**TASK ITEM**
Transcribe all of the records word for word, please, omitting the pictures.
----- RECORDS PROVIDED
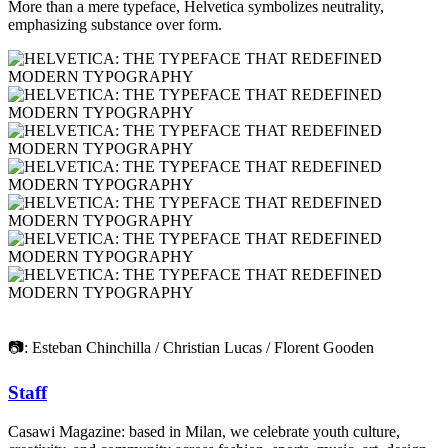
More than a mere typeface, Helvetica symbolizes neutrality,
emphasizing substance over form.
📷: Esteban Chinchilla / Christian Lucas / Florent Gooden
Staff
Casawi Magazine: based in Milan, we celebrate youth culture,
----------
**ANSWER BOX**
More than a mere typeface, Helvetica symbolizes neutrality,
emphasizing substance over form.
📷: Esteban Chinchilla / Christian Lucas / Florent Gooden
Staff
Casawi Magazine: based in Milan, we celebrate youth culture,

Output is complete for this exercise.